Pope Francis on Ash Wednesday: Lent is a time for conversion and interior renewal

Pope Francis on Ash Wednesday: Lent is a time for conversion and interior renewal

Pope Francis at the general audience in Paul VI Hall on March 2, 2022. VATICAN MEDIA

By Courtney Mares

Catholic News Agency

March 3, 2022

VATICAN— Pope Francis said on Ash Wednesday that the Lenten season provides an opportunity for conversion and interior renewal.

“Let us prepare ourselves with confidence to follow the Lenten journey that begins today as an opportunity for conversion and interior renewal in listening to the Word of God, in prayer, in the daily exercise of charity towards one’s neighbor,” the pope said on March 2.

The pope was speaking at the end of his live-streamed general audience, dedicated to the importance of spending time with the elderly.

Pope Francis also reminded pilgrims gathered in the Vatican’s Paul VI Hall that March 2 is a global day of prayer and fasting for peace in Ukraine.

“Our prayer and fasting will be a plea for peace in Ukraine, remembering that world peace always begins with our personal conversion, following Christ,” the pope said in his message to French-speaking pilgrims.

The general audience is the only public event on Pope Francis’ schedule for Ash Wednesday.

Last week, the pope canceled his participation in the customary Ash Wednesday procession on Rome’s Aventine Hill and Mass at the Basilica of Santa Sabina due to doctor-ordered rest for acute knee pain.

At the general audience, the pope walked out on the stage on his own with a smile and a wave, as he does every week.

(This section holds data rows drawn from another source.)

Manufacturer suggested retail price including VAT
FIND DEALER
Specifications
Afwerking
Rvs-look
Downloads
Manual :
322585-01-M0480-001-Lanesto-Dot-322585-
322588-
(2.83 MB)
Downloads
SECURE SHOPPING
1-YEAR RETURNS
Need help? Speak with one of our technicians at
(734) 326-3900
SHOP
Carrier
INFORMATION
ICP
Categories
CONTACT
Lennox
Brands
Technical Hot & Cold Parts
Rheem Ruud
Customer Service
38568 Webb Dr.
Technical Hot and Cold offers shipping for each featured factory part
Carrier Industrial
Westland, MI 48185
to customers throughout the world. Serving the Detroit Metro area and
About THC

At the end of the audience, he was assisted by one other person to walk down the stairs slowly to greet pilgrims gathered in the Paul VI Hall.

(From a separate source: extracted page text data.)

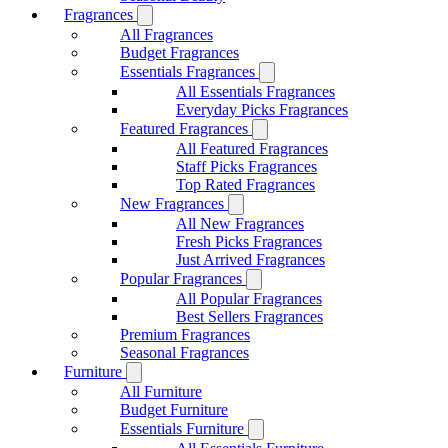
Fragrances
All Fragrances
Budget Fragrances
Essentials Fragrances
All Essentials Fragrances
Everyday Picks Fragrances
Featured Fragrances
All Featured Fragrances
Staff Picks Fragrances
Top Rated Fragrances
New Fragrances
All New Fragrances
Fresh Picks Fragrances
Just Arrived Fragrances
Popular Fragrances
All Popular Fragrances
Best Sellers Fragrances
Premium Fragrances
Seasonal Fragrances
Furniture
All Furniture
Budget Furniture
Essentials Furniture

In his reflection, Pope Francis was critical of the “obsession with speed” in many modern societies.

In a culture obsessed with efficiency in which “slower pace means losses and speed is money,” the pope recommended “wasting time” with children and the elderly, noting that this is not a waste but fundamental for society and strengthens the human family.

“I ask: Do you know how to waste time, or are you always in a hurry? ‘No, I’m in a rush, I can’t…’ Do you know how to waste time with grandparents, with the elderly? Do you know how to spend time playing with your children,” Pope Francis asked.

“This is the touchstone. Think about it. And this restores to each person the love for our vulnerable life, blocking the road of the obsession with speed, which simply consumes it.”

In his 2022 Lenten message, Pope Francis has also recommended that the 40 days of Lent be a time to confront addiction to digital media and focus instead on encountering those in need face to face.

“The arrogance of the time of the clock must be converted into the beauty of the rhythms of life. This is the reform we must make in our hearts, in the family, and in society,” the pope said at the audience.

Pope Francis noted that many modern cities tend to be “hostile to the elderly, and not by chance, also to children.”

He said: “This society has this spirit of rejection. It rejects so many unwanted children and it rejects the elderly. It casts them aside — they are no use — to rest homes, hospitals…”

“One completely loses sight of the bigger picture… The excess of speed pulverizes life: it does not make it more intense,” he added.

Pope Francis underlined that while old age imposes a slower pace, it is not a “time of inertia.”

“The meaning of life is not only in adulthood, say, from 25 to 60 years — no. The meaning of life is all of it, from birth to death, and you should be able to interact with everyone, and also to have emotional relationships with everyone, so that your maturity will be richer and stronger,” he said.

The pope stressed the importance of more interactions between people of different generations.

“The alliance of the generations is indispensable. A society in which the elderly do not speak with the young, the young do not speak with the elderly, is a sterile society, without a future, a society that does not look to the horizon but rather looks at itself. And it becomes lonely,” he said.

“May God help us to find the right music for this harmonization of the various ages: the little ones, the elderly, adults, everyone together: a beautiful symphony of dialogue.”